Gabriel Zucman : Non, cette crainte ne tient pas. En moyenne, les patrimoines concernés génèrent un rendement annuel de 5 à 6 %, correspondant à la rentabilité des grandes firmes. Ces revenus excèdent donc largement les 2 % requis. Si, dans des cas exceptionnels comme celui de certaines licornes, la liquidité pose problème, des solutions existent : étaler le paiement de l’impôt, comme pour les droits de succession très élevés, ou accepter un règlement en nature sous forme d’actions. L’État pourrait alors revendre ces titres à des salariés ou à d’autres investisseurs français, sous condition de prohiber leur revente à l’étranger. C’est la réponse adaptée aux inquiétudes du ministre.
La loi, un possible obstacle constitutionnel ?
42mag.fr : Certains estiment que le Conseil constitutionnel pourrait invalider cette loi. Qu’en dites-vous ?
Gabriel Zucman : Cette instance demeure souveraine, bien sûr. Cependant, la France applique déjà depuis des siècles un impôt sur le patrimoine, indépendant des revenus, la taxe foncière. Qu’importe les revenus, le propriétaire doit s’en acquitter. Si vous possédez dix châteaux non loués ne générant aucun revenu, vous devez malgré tout payer cette taxe. Ce dispositif a toujours été jugé conforme.

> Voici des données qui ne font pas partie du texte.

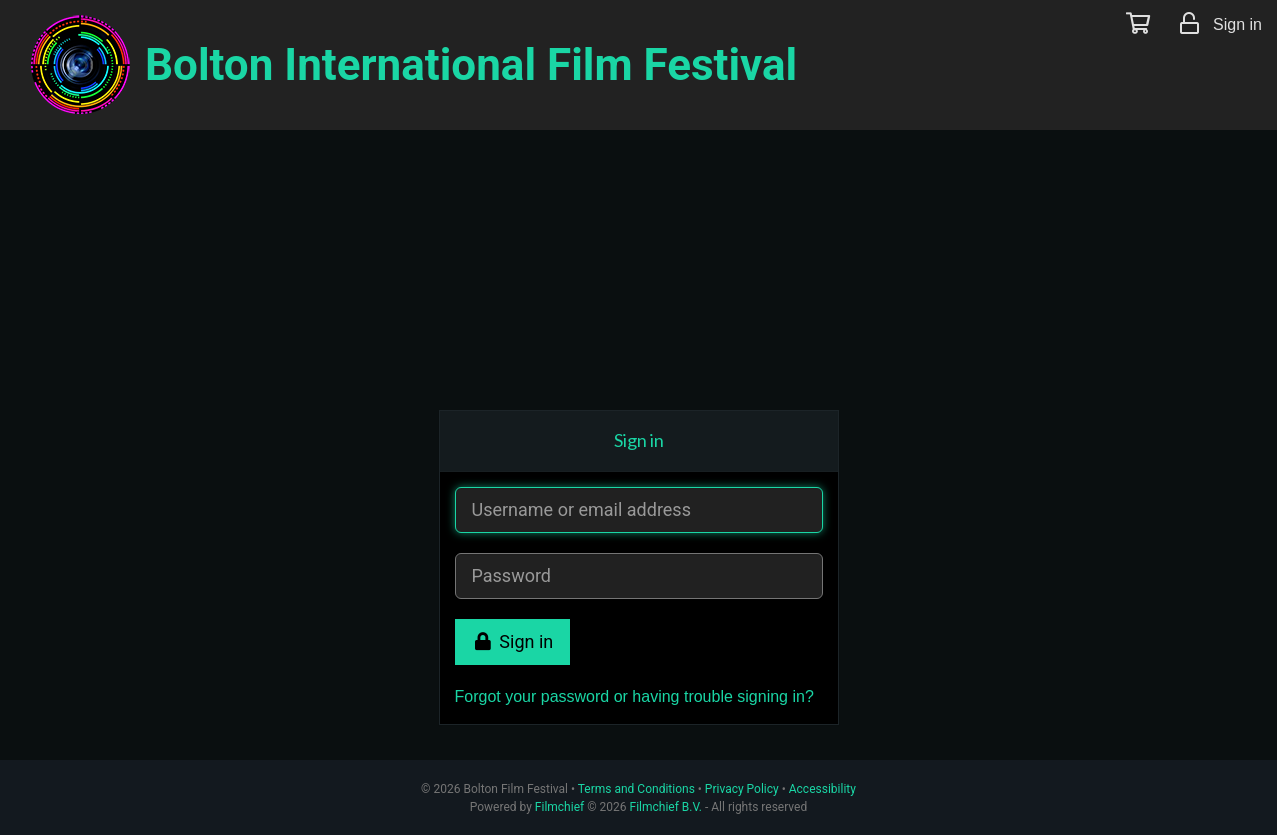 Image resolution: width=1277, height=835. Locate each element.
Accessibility (822, 789)
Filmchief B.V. (666, 807)
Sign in (513, 641)
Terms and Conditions (636, 789)
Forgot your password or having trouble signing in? (634, 696)
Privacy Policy (742, 789)
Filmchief (559, 807)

« L’impôt plancher sur les milliardaires étend simplement la logique de la taxe foncière au patrimoine global au-delà de 100 millions d’euros. »
Gabriel Zucmanà 42mag.fr
L’idée qu’un seuil aussi élevé puisse entraîner une confiscation est absurde. En effet, au-dessous de 100 millions d’euros, on ne paye rien.
Les avancées gouvernementales sur la fiscalité des très riches
42mag.fr : Bercy travaille aussi sur ses propres projets, dont une contribution différenciée sur les revenus et un dispositif anti-optimisation fiscale encore sans contours précis. Ces initiatives sont-elles dans la même veine que votre proposition ?
Gabriel Zucman : Les premières indications données par la ministre du Budget montrent un taux fixé à 0,5 %, soit quatre fois moins que les 2 % de ma proposition. Cette version exclut également les biens professionnels, qui constituent environ 90 % du patrimoine des grands fortunes ciblées. Le résultat serait donc un assiette divisée par dix, un taux réduit de quatre fois : en clair, des recettes fiscales 40 fois moindres que les 20 milliards envisagés.
« Avec le taux plancher à 2 %, on pourrait dès demain récupérer 20 milliards d’euros. La proposition gouvernementale n’en rapporterait que 500 millions. »
Gabriel Zucmanà 42mag.fr
Une adoption inévitable à moyen terme ?
42mag.fr : Si la loi ne passe pas demain, pensez-vous qu’elle finira par être mise en œuvre dans les cinq prochaines années ?
Gabriel Zucman : Oui. Nous avons déjà accompli de grands progrès : il y a quelques années, la notion même de régressivité fiscale était contestée, ce qui n’est plus le cas aujourd’hui. Tout le monde s’accorde désormais pour exiger un taux minimal d’imposition, et pour le calculer en pourcentage du patrimoine plutôt que seulement des revenus. Bien que des questions persistent sur le taux exact ou les éléments à prendre en compte dans l’assiette, la convergence des opinions est proche. Nous finirons par y parvenir.